[Problem description]: Give every line of the data again, unchanged, but with no pictures.

_ _ _

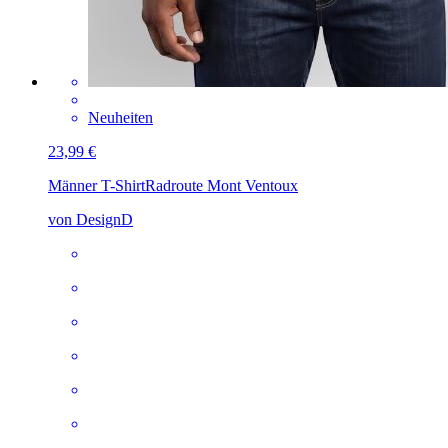
Neuheiten
23,99 €
Männer T-Shirt
Radroute Mont Ventoux
von DesignD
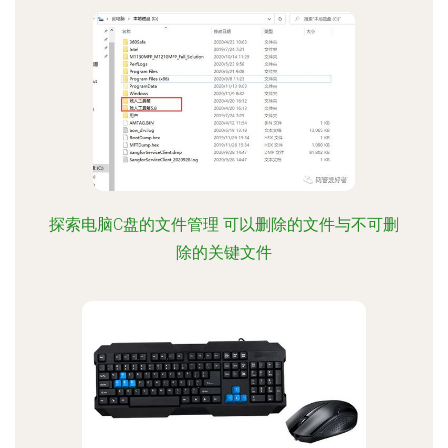
探索电脑C盘的文件管理 可以删除的文件与不可删
除的关键文件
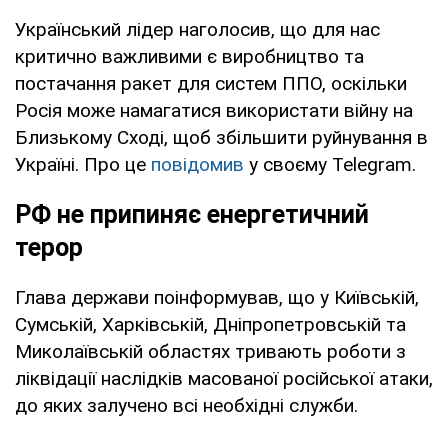
Український лідер наголосив, що для нас
критично важливими є виробництво та
постачання ракет для систем ППО, оскільки
Росія може намагатися використати війну на
Близькому Сході, щоб збільшити руйнування в
Україні. Про це
повідомив
у своєму Telegram.
РФ не припиняє енергетичний
терор
Глава держави поінформував, що у Київській,
Сумській, Харківській, Дніпропетровській та
Миколаївській областях тривають роботи з
ліквідації наслідків масованої російської атаки,
до яких залучено всі необхідні служби.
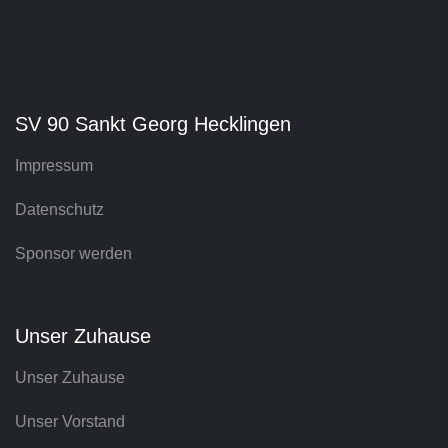
SV 90 Sankt Georg Hecklingen
Impressum
Datenschutz
Sponsor werden
Unser Zuhause
Unser Zuhause
Unser Vorstand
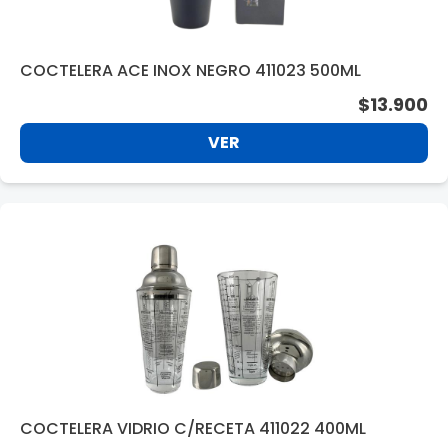
COCTELERA ACE INOX NEGRO 411023 500ML
$13.900
VER
COCTELERA VIDRIO C/RECETA 411022 400ML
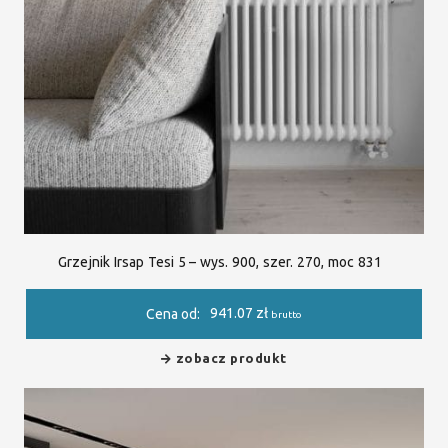
Grzejnik Irsap Tesi 5 – wys. 900, szer. 270, moc 831
941.07
zł
Cena od:
brutto
zobacz produkt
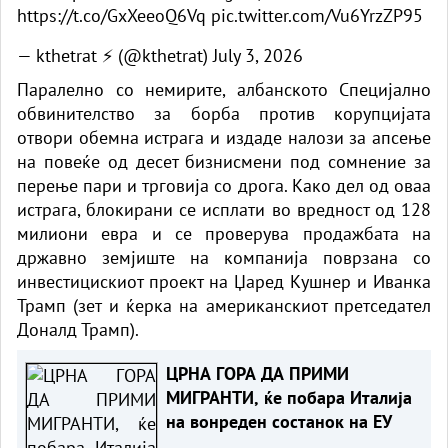
https://t.co/GxXeeoQ6Vq
pic.twitter.com/Vu6YrzZP95
— kthetrat ⚡ (@kthetrat)
July 3, 2026
Паралелно со немирите, албанското Специјално
обвинителство за борба против корупцијата
отвори обемна истрага и издаде налози за апсење
на повеќе од десет бизнисмени под сомнение за
перење пари и трговија со дрога. Како дел од оваа
истрага, блокирани се исплати во вредност од 128
милиони евра и се проверува продажбата на
државно земјиште на компанија поврзана со
инвестицискиот проект на Џаред Кушнер и Иванка
Трамп (зет и ќерка на американскиот претседател
Доналд Трамп).
ЦРНА ГОРА ДА ПРИМИ
МИГРАНТИ, ќе побара Италија
на вонреден состанок на ЕУ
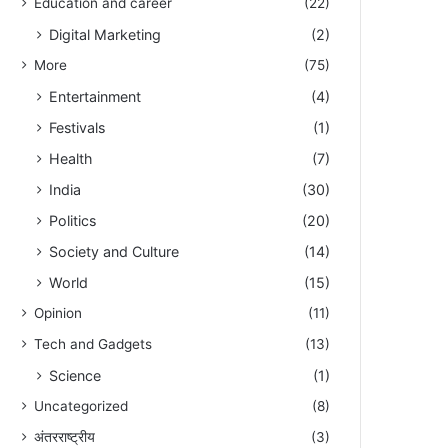
Education and career
(22)
Digital Marketing
(2)
More
(75)
Entertainment
(4)
Festivals
(1)
Health
(7)
India
(30)
Politics
(20)
Society and Culture
(14)
World
(15)
Opinion
(11)
Tech and Gadgets
(13)
Science
(1)
Uncategorized
(8)
अंतरराष्ट्रीय
(3)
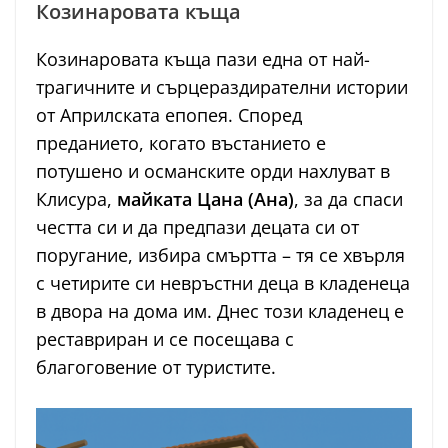
Козинаровата къща
Козинаровата къща пази една от най-
трагичните и сърцераздирателни истории
от Априлската епопея. Според
преданието, когато въстанието е
потушено и османските орди нахлуват в
Клисура,
майката Цана (Ана)
, за да спаси
честта си и да предпази децата си от
поругание, избира смъртта – тя се хвърля
с четирите си невръстни деца в кладенеца
в двора на дома им. Днес този кладенец е
реставриран и се посещава с
благоговение от туристите.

_ _ _

[Answer to this task]:
Neuheiten
23,99 €
Männer T-Shirt
Radroute Mont Ventoux
von DesignD
探索电脑C盘的文件管理 可以删除的文件与不可删
除的关键文件
Український лідер наголосив, що для нас
критично важливими є виробництво та
постачання ракет для систем ППО, оскільки
Росія може намагатися використати війну на
Близькому Сході, щоб збільшити руйнування в
Україні. Про це
повідомив
у своєму Telegram.
РФ не припиняє енергетичний
терор
Глава держави поінформував, що у Київській,
Сумській, Харківській, Дніпропетровській та
Миколаївській областях тривають роботи з
ліквідації наслідків масованої російської атаки,
до яких залучено всі необхідні служби.
SV 90 Sankt Georg Hecklingen
Impressum
Datenschutz
Sponsor werden
Unser Zuhause
Unser Zuhause
Unser Vorstand
COCTELERA ACE INOX NEGRO 411023 500ML
$13.900
VER
COCTELERA VIDRIO C/RECETA 411022 400ML
Grzejnik Irsap Tesi 5 – wys. 900, szer. 270, moc 831
941.07
zł
Cena od:
brutto
zobacz produkt
https://t.co/GxXeeoQ6Vq
pic.twitter.com/Vu6YrzZP95
— kthetrat ⚡ (@kthetrat)
July 3, 2026
Паралелно со немирите, албанското Специјално
обвинителство за борба против корупцијата
отвори обемна истрага и издаде налози за апсење
на повеќе од десет бизнисмени под сомнение за
перење пари и трговија со дрога. Како дел од оваа
истрага, блокирани се исплати во вредност од 128
милиони евра и се проверува продажбата на
државно земјиште на компанија поврзана со
инвестицискиот проект на Џаред Кушнер и Иванка
Трамп (зет и ќерка на американскиот претседател
Доналд Трамп).
ЦРНА ГОРА ДА ПРИМИ
МИГРАНТИ, ќе побара Италија
на вонреден состанок на ЕУ
Education and career
(22)
Digital Marketing
(2)
More
(75)
Entertainment
(4)
Festivals
(1)
Health
(7)
India
(30)
Politics
(20)
Society and Culture
(14)
World
(15)
Opinion
(11)
Tech and Gadgets
(13)
Science
(1)
Uncategorized
(8)
अंतरराष्ट्रीय
(3)
Козинаровата къща
Козинаровата къща пази една от най-
трагичните и сърцераздирателни истории
от Априлската епопея. Според
преданието, когато въстанието е
потушено и османските орди нахлуват в
Клисура,
майката Цана (Ана)
, за да спаси
честта си и да предпази децата си от
поругание, избира смъртта – тя се хвърля
с четирите си невръстни деца в кладенеца
в двора на дома им. Днес този кладенец е
реставриран и се посещава с
благоговение от туристите.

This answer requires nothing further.